A abordagem da China difere dos modelos ocidentais. “Ao contrário dos modelos ocidentais que enfatizam a privacidade de dados e a participação pública, a China se concentra na implementação rápida e em larga escala.” Informações sobre os BRICS disse.

Antes de chegarmos ao Informações sobre os BRICS artigo, um lembrete do que é uma cidade inteligente. Como é um conceito distópico, levantamos em vários artigos, em vez de reiterar o que publicamos antes, usaremos o exemplo de uma proposta que foi feita há 14 anos.

Em 2010, o grupo de reflexão sediado no Reino Unido Fórum para o Futuro propôs o conceito de “Polônia Planejada” as um dos quatro cenários para o futuro das cidades em um relatório intitulado 'Megacidades em movimento'. Como relatado pela A correção da cidade na época, o relatório era uma colaboração entre a Vodafone, a Fundação FIA para o Automóvel e a Sociedade e EMBARQ, que agora faz parte de Centro WRI Ross para Cidades Sustentáveis.

O cenário “Polícia Planejada” previa um ambiente urbano altamente controlado e regulado, onde o governo planejava e informatizava a vida dos cidadãos para garantir o uso eficiente de recursos e energia.
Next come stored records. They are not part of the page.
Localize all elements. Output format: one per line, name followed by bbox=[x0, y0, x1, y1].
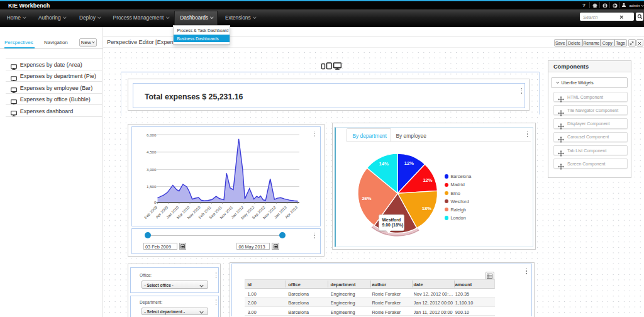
svg-text:12%: 12% bbox=[423, 177, 432, 183]
svg-text:4,500: 4,500 bbox=[147, 150, 157, 154]
svg-text:12%: 12% bbox=[404, 160, 414, 166]
svg-text:0: 0 bbox=[154, 200, 157, 204]
svg-text:6,000: 6,000 bbox=[147, 133, 157, 137]
svg-text:3,000: 3,000 bbox=[147, 167, 157, 172]
svg-text:14%: 14% bbox=[379, 161, 389, 167]
svg-text:26%: 26% bbox=[362, 196, 371, 201]
svg-text:18%: 18% bbox=[422, 206, 431, 211]
svg-text:1,500: 1,500 bbox=[147, 184, 157, 189]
As principais características incluem:

  • Mobilidade limitada, onde os cidadãos são restringidos em suas viagens devido aos altos preços dos combustíveis, com um sistema de “cartão de crédito de calorias” racionando a quantidade de viagens permitidas.
  • Planejamento centralizado onde o estado tem controle total sobre todos os aspectos da vida na cidade, incluindo transporte, energia e produção de alimentos.
  • A cidade é otimizada para eficiência, com foco na redução de desperdício e minimização de emissões de carbono.
  • Os cidadãos têm escolhas e liberdades limitadas, com o Estado ditando muitos aspectos da vida diária.

No vídeo abaixo, David Cullen discute um vídeo conceitual para “Planned-opolis” que foi publicado pelo Fórum do Futuro em 2010.

Liberdade de Schrödinger: Futuro Distópico | Cidades do Amanhã por Dave Cullen, 26 de dezembro de 2022 (8 minutos)

O clipe acima foi retirado do final de um vídeo de 21 minutos publicado por Dave Cullen (Computing Forever) em 1º de dezembro de 2022. Você pode assistir ao vídeo completo de Cullen no BitChute AQUI ou Odisseia AQUI.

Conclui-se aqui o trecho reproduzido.